What makes me wonder... are carbon steel edges supposed to go all blunt when they patinate, as the OP suggests? I don't think mine do, at least not from ALL things that make them patinate (tomatoes seem to be bad for fresh edges, but an apple a day seems to keep the whetstone away...) and not QUICK.... paper strop and bob's your uncle...

BTW, one thing that can really give you jigane rust: Unsealed handles and storing them blade down in a non-absorbing, non-ventilated knife block  Need I spell out what happens when you return them to the block freshly washed?

BTW2, the Tojiro YS I have and think is not TOO bad is a Migaki/Fake-Kasumi, not a Kurouchi. Maybe there is a difference.


----------



## Benuser

LifeByA1000Cuts said:


> ER, subjective impression* : Hokiyama AS Nak. < Goko W#1 Gyuto , both at 12dps, both similarly used.
> 
> *as in, oh I think I need to sharpen the damned nakiri again....


If you're concerned with edge retention I don't understand a 24 degree inclusive angle. Add a bit more, please. Some 40 degree inclusive will benefit to edge stability and if the blade is thin enough, performance won't suffer. Please respect the blade's geometry, never seen a symmetric edge working well.


----------



## da_bsg

Yeah guys I quite happy with VG-10 steel. I using a vg-10 12 inch gyuto it performs fantastic, My Deba knife 150mm using GIN 3 stainless steel, it sharpness is excellent. 

I also have shirogami Sashimi and usuba knife from Tojiro, their sharpness are very good also they can hold the sharpness for long time. But just this F-695 gyuto. The Shirogami is crap, could it be not heat treated properly I think.

And for my these SKD experience. It super easy to gel dull and rust. Maybe I bad luck to got. A low grade SKD steel knife online. 

In summary. I really dont fancy that carbon steel which can rust make out of the core of gyuto. Bad combination.

I buy the SKD knife from this website, inside got my review too: http://item.rakuten.co.jp/yminfo/1417371/


----------



## LifeByA1000Cuts

@Benuser did only state the angle to make clear that the two knives compared are at the same angle.


----------



## Matus

da_bsg said:


> ...
> And for my these SKD experience.
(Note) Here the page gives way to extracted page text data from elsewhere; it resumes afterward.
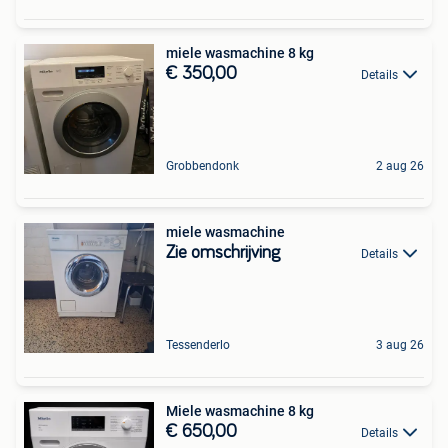
miele wasmachine 8 kg
€ 350,00
Details
Grobbendonk
2 aug 26
miele wasmachine
Zie omschrijving
Details
Tessenderlo
3 aug 26
Miele wasmachine 8 kg
€ 650,00
Details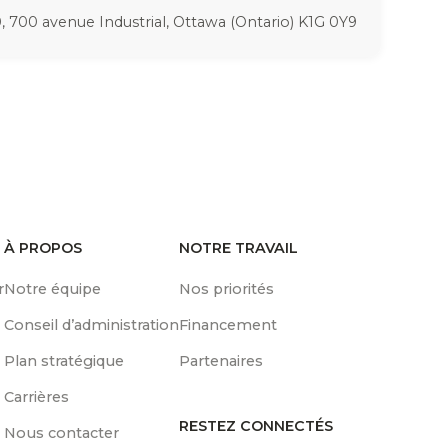
, 700 avenue Industrial, Ottawa (Ontario) K1G 0Y9
À PROPOS
NOTRE TRAVAIL
r
Notre équipe
Nos priorités
Conseil d’administration
Financement
Plan stratégique
Partenaires
Carrières
RESTEZ CONNECTÉS
Nous contacter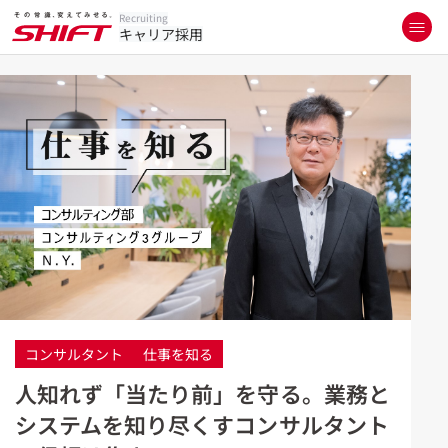
Recruiting
キャリア採用
コンサルタント
仕事を知る
人知れず「当たり前」を守る。業務と
システムを知り尽くすコンサルタント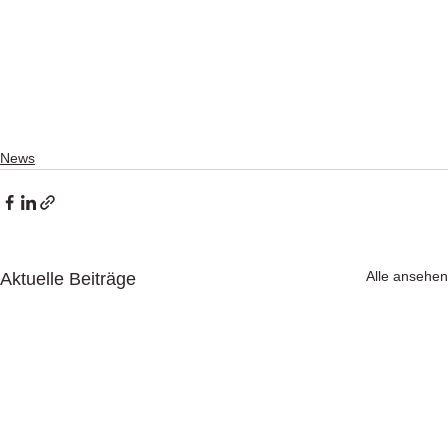
News
Alle ansehen
Aktuelle Beiträge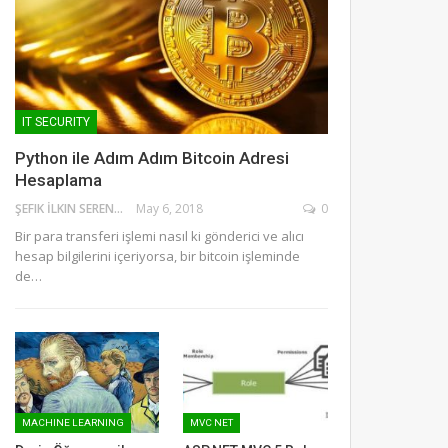
IT SECURITY
Python ile Adım Adım Bitcoin Adresi
Hesaplama
ŞEFIK İLKIN SERENGIL
May 6, 2018
0
Bir para transferi işlemi nasıl ki gönderici ve alıcı
hesap bilgilerini içeriyorsa, bir bitcoin işleminde
de…
MACHINE LEARNING
MVC NET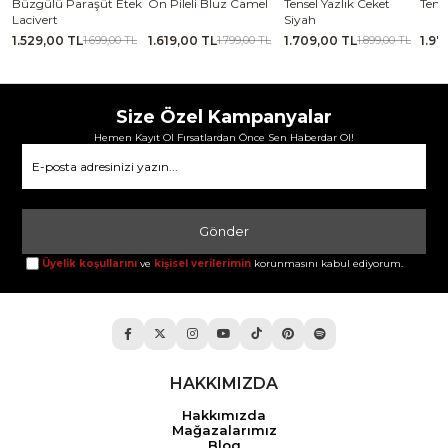
se
Büzgülü Paraşüt Etek
Ön Pileli Bluz Camel
Tensel Yazlık Ceket
Tense
Lacivert
Siyah
1.529,00 TL
1.619,00 TL
1.709,00 TL
1.97
TL
1.699,00 TL
1.799,00 TL
1.899,00 TL
Size Özel Kampanyalar
Hemen Kayıt Ol Fırsatlardan Önce Sen Haberdar Ol!
Gönder
Üyelik koşullarını
ve
kişisel verilerimin
korunmasını kabul ediyorum.
HAKKIMIZDA
Hakkımızda
Mağazalarımız
Blog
It super easy to gel dull and rust. Maybe I bad luck to got. A low grade SKD steel knife online.
> ... http://item.rakuten.co.jp/yminfo/1417371/



Oh, that explains a lot. Get yourself a Yoshikane SKD and then see what you think about that steel.


----------



## supersayan3

I work in a very hectic kitchen and white is my favorite steel.
Once a week I polish my knives.
Edge retention is bad compared to AS, maybe I have to touch up once twice per shift, maybe even 3 times, (touch up- not sharpen) since it gives me pleasure to have them top sharp.
Theoretically they can rust, in action I find it impossible to rust, even through a double weekend shift on the line.
My favorite steel to go.
Only SG2 can compare from stainless, but still....

What I can't understand, is how a magnolia handle knife can have good balance... Good unbalance describes it better


----------



## James

Matus said:


> Oh, that explains a lot. Get yourself a Yoshikane SKD and then see what you think about that steel.



AFAIK, that is a yoshikane. It says it's made by Yamamoto Kazuomi, who is one of the Yoshikane smiths. Here's one of the seller's pages in global rakuten - http://global.rakuten.com/en/store/yminfo/item/10002732/


----------